Quantitative, statistics-based research can be approached in two quite different ways: Bayesian inference, which takes into account the prior probability of a hypothesis, and frequentist inference, which makes use only of the likelihood of the evidence.
Orthodox quant agencies (such as Ipsos Mori or Gallup) start from the assumption that we know nothing and therefore sample from as large a population as possible – an expensive and time-consuming approach. The result is usually expressed within confidence limits or probability of error.
This academic approach starts by collating existing knowledge from multiple sources, which is then built into a statistical model. It uses the available information to generate a probability that an assumption is correct, then tests that theory against a sample. Bayesian research uses credibility intervals rather than confidence limits.
We believe that the Bayesian statistical approach is better suited to market research than the traditional commercial models for a number of reasons:
Because we have used informed opinion to create our hypothesis we can test the hypothesis with a surprisingly small sample (calculated using the Bayesian Stats equation) within reasonable credibility intervals.
"Bayesian" refers to the Reverend Thomas Bayes (c.1702-1761). The development of probability theory in the early 18th century arose to answer questions surrounding gambling, and to underpin the new and related ideas of insurance. A problem arose, known as the question of inverse probability: the mathematicians of the time knew how to find the probability that, say, 4 people aged 50 die in a given year out of a sample of 60, if the probability of any one of them dying was known. But they did not know how to find the probability of one 50-year old dying based on the observation that 4 had died out of 60. The answer was found by Thomas Bayes, and was published in 1763. Like many educated men of his time, Bayes was both a clergyman and an amateur scientist/mathematician. His solution, known as Bayes’ theorem, underlies, and gave its name to, the modern Bayesian approach to the analysis of all kinds of data.
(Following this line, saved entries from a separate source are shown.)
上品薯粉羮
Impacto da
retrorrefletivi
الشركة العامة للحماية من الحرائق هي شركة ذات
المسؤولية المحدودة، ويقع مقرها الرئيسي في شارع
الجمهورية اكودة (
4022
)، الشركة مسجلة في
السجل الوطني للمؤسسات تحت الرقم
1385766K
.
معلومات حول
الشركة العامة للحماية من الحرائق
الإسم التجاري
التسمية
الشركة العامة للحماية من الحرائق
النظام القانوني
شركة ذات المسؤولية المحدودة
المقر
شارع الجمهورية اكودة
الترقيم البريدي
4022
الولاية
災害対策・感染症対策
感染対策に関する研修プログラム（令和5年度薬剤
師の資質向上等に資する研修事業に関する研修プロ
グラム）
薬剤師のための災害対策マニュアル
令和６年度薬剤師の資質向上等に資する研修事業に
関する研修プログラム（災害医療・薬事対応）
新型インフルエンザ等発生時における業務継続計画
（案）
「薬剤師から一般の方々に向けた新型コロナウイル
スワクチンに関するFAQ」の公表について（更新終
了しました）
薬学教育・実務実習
What we now know as Bayesian statistics has not had a clear run since 1763. Although Bayes’s method was enthusiastically taken up by Laplace and other leading probabilists of the day, it fell into disrepute in the 19th century because they did not yet know how to handle prior probabilities properly. The first half of the 20th century saw the development of a completely different theory, now called frequentist statistics. But the flame of Bayesian thinking was kept alive by a few thinkers such as Bruno de Finetti in Italy and Harold Jeffreys in England.
The modern Bayesian movement began in the second half of the 20th century, spearheaded by Jimmy Savage in the USA and Dennis Lindley in Britain, but Bayesian inference remained extremely difficult to implement until the late 1980s and early 1990s when powerful computers became widely accessible and new computational methods were developed. The subsequent explosion of interest in Bayesian statistics has led not only to extensive research in Bayesian methodology but also to the use of Bayesian methods to address pressing questions in diverse application areas such as astrophysics, weather forecasting, health care policy, and criminal justice.
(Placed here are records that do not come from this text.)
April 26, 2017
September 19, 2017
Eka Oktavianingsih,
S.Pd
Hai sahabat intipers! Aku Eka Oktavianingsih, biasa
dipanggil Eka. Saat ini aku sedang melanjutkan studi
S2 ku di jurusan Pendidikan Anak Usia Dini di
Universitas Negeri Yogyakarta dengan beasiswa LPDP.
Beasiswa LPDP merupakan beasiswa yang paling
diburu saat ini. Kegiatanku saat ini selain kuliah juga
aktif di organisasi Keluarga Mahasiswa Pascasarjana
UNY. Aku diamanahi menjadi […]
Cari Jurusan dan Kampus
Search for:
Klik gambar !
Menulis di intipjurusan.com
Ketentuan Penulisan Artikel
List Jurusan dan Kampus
Powerful computational tools allow Bayesian methods to tackle large and complex statistical problems with relative ease, where frequentist methods can only approximate or fail altogether. Bayesian modelling methods provide natural ways for people in many disciplines to structure their data and knowledge, and they yield direct and intuitive answers to the practitioner’s questions.
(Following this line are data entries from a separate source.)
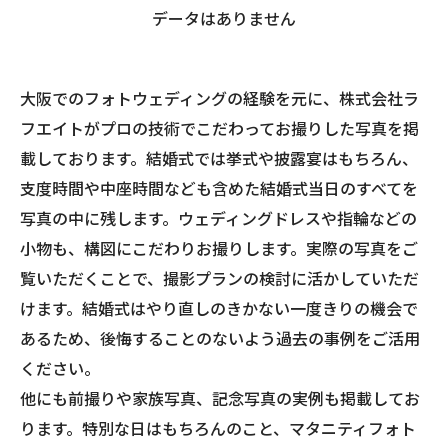
データはありません
大阪でのフォトウェディングの経験を元に、株式会社ラ
フエイトがプロの技術でこだわってお撮りした写真を掲
載しております。結婚式では挙式や披露宴はもちろん、
支度時間や中座時間なども含めた結婚式当日のすべてを
写真の中に残します。ウェディングドレスや指輪などの
小物も、構図にこだわりお撮りします。実際の写真をご
覧いただくことで、撮影プランの検討に活かしていただ
けます。結婚式はやり直しのきかない一度きりの機会で
あるため、後悔することのないよう過去の事例をご活用
ください。
他にも前撮りや家族写真、記念写真の実例も掲載してお
ります。特別な日はもちろんのこと、マタニティフォト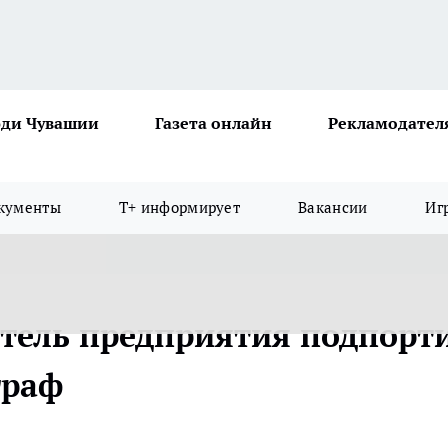
ди Чувашии
Газета онлайн
Рекламодател
кументы
Т+ информирует
Вакансии
Иг
тель предприятия подпорт
траф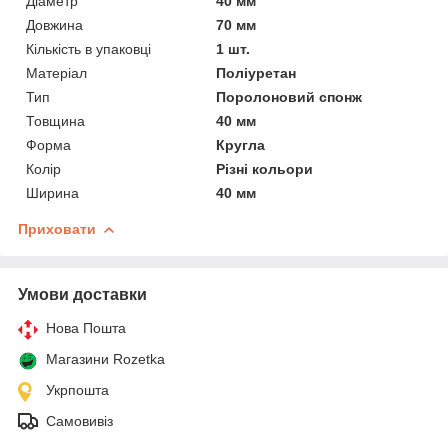
Діаметр
40 мм
Довжина
70 мм
Кількість в упаковці
1 шт.
Матеріал
Поліуретан
Тип
Поролоновий спонж
Товщина
40 мм
Форма
Кругла
Колір
Різні кольори
Ширина
40 мм
Приховати
Умови доставки
Нова Пошта
Магазини Rozetka
Укрпошта
Самовивіз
Scientific hypotheses typically are expressed through probability distributions for observable scientific data. These probability distributions depend on unknown quantities called parameters. In the Bayesian paradigm, current knowledge about the model parameters is expressed by placing a probability distribution on the parameters, called the "prior distribution", often written as
When new data y become available, the information they contain regarding the model parameters is expressed in the "likelihood," which is proportional to the distribution of the observed data given the model parameters, written as
This information is then combined with the prior to produce an updated probability distribution called the "posterior distribution," on which all Bayesian inference is based. Bayes' Theorem, an elementary identity in probability theory, states how the update is done mathematically: the posterior is proportional to the prior times the likelihood, or more precisely,
In theory, the posterior distribution is always available, but in realistically complex models, the required analytic computations often are intractable. Over several years, in the late 1980s and early 1990s, it was realized that methods for drawing samples from the posterior distribution could be very widely applicable.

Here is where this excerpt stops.